▶ **Work order**: Repeat the data exactly. Pictures are not part of the copy.
◇ ◇ ◇ ◇
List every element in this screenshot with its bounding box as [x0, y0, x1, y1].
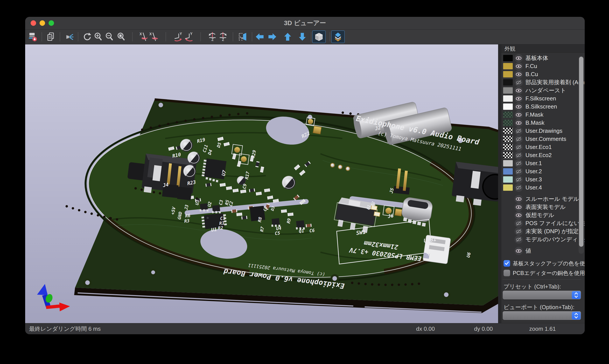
layer-color-swatch[interactable] [503, 152, 513, 158]
visibility-eye-off-icon[interactable] [515, 167, 523, 176]
checkbox-icon[interactable] [504, 270, 510, 276]
visibility-eye-icon[interactable] [515, 195, 523, 203]
layer-color-swatch[interactable] [503, 112, 513, 118]
visibility-eye-icon[interactable] [515, 203, 523, 211]
visibility-eye-icon[interactable] [515, 94, 523, 103]
zoom-in-button[interactable] [92, 31, 104, 42]
layer-color-swatch[interactable] [503, 136, 513, 142]
pcb-3d-viewport[interactable]: R19C11D4D5R10R23J4U7R29R17C9R22J2J5SW1D1… [25, 44, 498, 323]
model-row: スルーホール モデル [501, 195, 585, 203]
layer-label: F.Silkscreen [525, 95, 556, 102]
use-pcb-copper-colors-checkbox[interactable]: PCBエディターの銅色を使用 [504, 269, 585, 277]
layer-row: User.4 [501, 183, 585, 192]
use-stackup-colors-checkbox[interactable]: 基板スタックアップの色を使用 [504, 260, 585, 267]
layer-color-swatch[interactable] [503, 104, 513, 110]
layer-color-swatch[interactable] [503, 71, 513, 78]
layer-color-swatch[interactable] [503, 176, 513, 183]
visibility-eye-off-icon[interactable] [515, 127, 523, 135]
copy-image-button[interactable] [45, 31, 57, 42]
rotate-y-ccw-button[interactable]: Y [173, 31, 184, 42]
layer-label: B.Mask [525, 119, 544, 126]
visibility-eye-icon[interactable] [515, 70, 523, 78]
pan-up-button[interactable] [282, 31, 293, 42]
copy-icon [46, 32, 56, 42]
layer-color-swatch[interactable] [503, 120, 513, 126]
reload-board-button[interactable] [27, 31, 39, 42]
silkscreen-ref: C6 [309, 228, 315, 234]
visibility-eye-icon[interactable] [515, 247, 523, 255]
layer-label: 値 [525, 247, 531, 255]
visibility-eye-icon[interactable] [515, 119, 523, 127]
visibility-eye-off-icon[interactable] [515, 151, 523, 159]
layer-color-swatch[interactable] [503, 128, 513, 134]
rotate-z-cw-button[interactable]: Z [217, 31, 229, 42]
silkscreen-ref: C2 [228, 201, 234, 207]
arrow-up-icon [283, 32, 293, 42]
visibility-eye-off-icon[interactable] [515, 183, 523, 192]
visibility-eye-off-icon[interactable] [515, 159, 523, 168]
pan-right-button[interactable] [267, 31, 278, 42]
refresh-view-button[interactable] [81, 31, 93, 42]
flip-icon [237, 32, 247, 42]
appearance-panel: 外観 基板本体F.CuB.Cu部品実装用接着剤 (AdhハンダペーストF.Sil… [501, 44, 585, 323]
silkscreen-ref: U2 [207, 201, 213, 207]
dropdown-stepper-icon[interactable] [572, 291, 581, 299]
layer-color-swatch[interactable] [503, 160, 513, 167]
visibility-eye-off-icon[interactable] [515, 219, 523, 228]
flip-board-button[interactable] [237, 31, 248, 42]
rotate-y-cw-button[interactable]: Y [183, 31, 194, 42]
visibility-eye-off-icon[interactable] [515, 175, 523, 184]
visibility-eye-off-icon[interactable] [515, 78, 523, 87]
preset-dropdown[interactable] [503, 291, 581, 299]
silkscreen-ref: R9 [286, 218, 292, 224]
visibility-eye-off-icon[interactable] [515, 135, 523, 143]
checkbox-icon[interactable] [504, 260, 510, 267]
layer-color-swatch[interactable] [503, 168, 513, 175]
titlebar[interactable]: 3D ビューアー [25, 17, 585, 29]
svg-text:X: X [149, 32, 152, 36]
rotate-z-ccw-button[interactable]: Z [207, 31, 218, 42]
orthographic-projection-toggle[interactable] [312, 30, 326, 43]
visibility-eye-off-icon[interactable] [515, 143, 523, 151]
model-row: 未実装 (DNP) が指定さ [501, 227, 585, 235]
zoom-out-button[interactable] [104, 31, 115, 42]
pcb-3d-scene[interactable]: R19C11D4D5R10R23J4U7R29R17C9R22J2J5SW1D1… [25, 44, 498, 323]
viewport-dropdown[interactable] [503, 311, 581, 320]
silkscreen-ref: J6 [387, 213, 394, 219]
preset-label: プリセット (Ctrl+Tab): [504, 283, 561, 290]
layer-color-swatch[interactable] [503, 79, 513, 86]
visibility-eye-icon[interactable] [515, 211, 523, 220]
scrollbar-thumb[interactable] [579, 57, 583, 247]
svg-text:Z: Z [222, 38, 224, 41]
svg-text:Z: Z [211, 38, 214, 41]
visibility-eye-icon[interactable] [515, 103, 523, 111]
pan-left-button[interactable] [254, 31, 265, 42]
rotate-x-cw-button[interactable]: X [148, 31, 160, 42]
layer-color-swatch[interactable] [503, 55, 513, 61]
raytracing-render-button[interactable] [64, 31, 76, 42]
visibility-eye-icon[interactable] [515, 62, 523, 70]
visibility-eye-off-icon[interactable] [515, 235, 523, 244]
zoom-fit-button[interactable] [116, 31, 127, 42]
visibility-eye-icon[interactable] [515, 86, 523, 95]
layer-row: F.Cu [501, 62, 585, 70]
layer-list-scrollbar[interactable] [579, 56, 584, 254]
visibility-eye-icon[interactable] [515, 111, 523, 119]
layer-row: User.2 [501, 167, 585, 175]
appearance-panel-toggle[interactable] [331, 30, 345, 43]
visibility-eye-off-icon[interactable] [515, 227, 523, 235]
layer-color-swatch[interactable] [503, 95, 513, 102]
layer-color-swatch[interactable] [503, 144, 513, 150]
layer-label: B.Silkscreen [525, 103, 557, 110]
layer-label: User.4 [525, 184, 542, 191]
pan-down-button[interactable] [297, 31, 308, 42]
layer-color-swatch[interactable] [503, 184, 513, 191]
panel-splitter[interactable] [498, 44, 501, 323]
layer-color-swatch[interactable] [503, 87, 513, 94]
layer-label: F.Cu [525, 63, 537, 70]
dropdown-stepper-icon[interactable] [572, 312, 581, 320]
layer-color-swatch[interactable] [503, 63, 513, 69]
silkscreen-ref: C3 [218, 199, 224, 206]
layers-icon [333, 32, 343, 41]
visibility-eye-icon[interactable] [515, 54, 523, 62]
◇ ◇ ◇ ◇
▶ **Exercise solution**:
List every element in this screenshot with its bounding box as [x0, y0, x1, y1].
layer-color-swatch[interactable] [503, 152, 513, 158]
visibility-eye-off-icon[interactable] [515, 167, 523, 176]
checkbox-icon[interactable] [504, 270, 510, 276]
visibility-eye-icon[interactable] [515, 195, 523, 203]
layer-color-swatch[interactable] [503, 112, 513, 118]
visibility-eye-icon[interactable] [515, 203, 523, 211]
visibility-eye-icon[interactable] [515, 94, 523, 103]
zoom-in-button[interactable] [92, 31, 104, 42]
layer-color-swatch[interactable] [503, 136, 513, 142]
pcb-3d-viewport[interactable]: R19C11D4D5R10R23J4U7R29R17C9R22J2J5SW1D1… [25, 44, 498, 323]
model-row: スルーホール モデル [501, 195, 585, 203]
layer-label: F.Silkscreen [525, 95, 556, 102]
use-pcb-copper-colors-checkbox[interactable]: PCBエディターの銅色を使用 [504, 269, 585, 277]
layer-row: User.4 [501, 183, 585, 192]
use-stackup-colors-checkbox[interactable]: 基板スタックアップの色を使用 [504, 260, 585, 267]
layer-color-swatch[interactable] [503, 104, 513, 110]
layer-color-swatch[interactable] [503, 71, 513, 78]
layer-color-swatch[interactable] [503, 176, 513, 183]
visibility-eye-off-icon[interactable] [515, 127, 523, 135]
copy-image-button[interactable] [45, 31, 57, 42]
rotate-y-ccw-button[interactable]: Y [173, 31, 184, 42]
layer-label: B.Mask [525, 119, 544, 126]
visibility-eye-icon[interactable] [515, 70, 523, 78]
pan-up-button[interactable] [282, 31, 293, 42]
copy-icon [46, 32, 56, 42]
layer-color-swatch[interactable] [503, 120, 513, 126]
reload-board-button[interactable] [27, 31, 39, 42]
silkscreen-ref: C6 [309, 228, 315, 234]
visibility-eye-icon[interactable] [515, 247, 523, 255]
layer-label: 値 [525, 247, 531, 255]
visibility-eye-icon[interactable] [515, 119, 523, 127]
visibility-eye-off-icon[interactable] [515, 151, 523, 159]
layer-color-swatch[interactable] [503, 128, 513, 134]
rotate-z-cw-button[interactable]: Z [217, 31, 229, 42]
silkscreen-ref: C2 [228, 201, 234, 207]
arrow-up-icon [283, 32, 293, 42]
visibility-eye-off-icon[interactable] [515, 183, 523, 192]
visibility-eye-off-icon[interactable] [515, 159, 523, 168]
pan-right-button[interactable] [267, 31, 278, 42]
refresh-view-button[interactable] [81, 31, 93, 42]
flip-icon [237, 32, 247, 42]
appearance-panel: 外観 基板本体F.CuB.Cu部品実装用接着剤 (AdhハンダペーストF.Sil… [501, 44, 585, 323]
silkscreen-ref: U2 [207, 201, 213, 207]
dropdown-stepper-icon[interactable] [572, 291, 581, 299]
layer-color-swatch[interactable] [503, 160, 513, 167]
visibility-eye-off-icon[interactable] [515, 219, 523, 228]
flip-board-button[interactable] [237, 31, 248, 42]
rotate-y-cw-button[interactable]: Y [183, 31, 194, 42]
visibility-eye-off-icon[interactable] [515, 175, 523, 184]
visibility-eye-off-icon[interactable] [515, 78, 523, 87]
preset-dropdown[interactable] [503, 291, 581, 299]
silkscreen-ref: R9 [286, 218, 292, 224]
visibility-eye-off-icon[interactable] [515, 135, 523, 143]
checkbox-icon[interactable] [504, 260, 510, 267]
layer-color-swatch[interactable] [503, 168, 513, 175]
titlebar[interactable]: 3D ビューアー [25, 17, 585, 29]
svg-text:X: X [149, 32, 152, 36]
rotate-z-ccw-button[interactable]: Z [207, 31, 218, 42]
orthographic-projection-toggle[interactable] [312, 30, 326, 43]
visibility-eye-off-icon[interactable] [515, 143, 523, 151]
model-row: 未実装 (DNP) が指定さ [501, 227, 585, 235]
zoom-out-button[interactable] [104, 31, 115, 42]
pcb-3d-scene[interactable]: R19C11D4D5R10R23J4U7R29R17C9R22J2J5SW1D1… [25, 44, 498, 323]
viewport-dropdown[interactable] [503, 311, 581, 320]
silkscreen-ref: J6 [387, 213, 394, 219]
preset-label: プリセット (Ctrl+Tab): [504, 283, 561, 290]
layer-color-swatch[interactable] [503, 79, 513, 86]
visibility-eye-icon[interactable] [515, 211, 523, 220]
scrollbar-thumb[interactable] [579, 57, 583, 247]
svg-text:Z: Z [222, 38, 224, 41]
svg-text:Z: Z [211, 38, 214, 41]
visibility-eye-icon[interactable] [515, 103, 523, 111]
pan-left-button[interactable] [254, 31, 265, 42]
rotate-x-cw-button[interactable]: X [148, 31, 160, 42]
layer-color-swatch[interactable] [503, 55, 513, 61]
raytracing-render-button[interactable] [64, 31, 76, 42]
visibility-eye-icon[interactable] [515, 62, 523, 70]
visibility-eye-off-icon[interactable] [515, 235, 523, 244]
zoom-fit-button[interactable] [116, 31, 127, 42]
visibility-eye-icon[interactable] [515, 86, 523, 95]
layer-row: F.Cu [501, 62, 585, 70]
layer-list-scrollbar[interactable] [579, 56, 584, 254]
visibility-eye-icon[interactable] [515, 111, 523, 119]
layer-row: User.2 [501, 167, 585, 175]
appearance-panel-toggle[interactable] [331, 30, 345, 43]
visibility-eye-off-icon[interactable] [515, 227, 523, 235]
layer-color-swatch[interactable] [503, 95, 513, 102]
layer-color-swatch[interactable] [503, 144, 513, 150]
layer-label: B.Silkscreen [525, 103, 557, 110]
layer-label: User.4 [525, 184, 542, 191]
pan-down-button[interactable] [297, 31, 308, 42]
layer-color-swatch[interactable] [503, 184, 513, 191]
panel-splitter[interactable] [498, 44, 501, 323]
layer-color-swatch[interactable] [503, 87, 513, 94]
layer-label: F.Cu [525, 63, 537, 70]
dropdown-stepper-icon[interactable] [572, 312, 581, 320]
layer-color-swatch[interactable] [503, 63, 513, 69]
silkscreen-ref: C3 [218, 199, 224, 206]
layers-icon [333, 32, 343, 41]
visibility-eye-icon[interactable] [515, 54, 523, 62]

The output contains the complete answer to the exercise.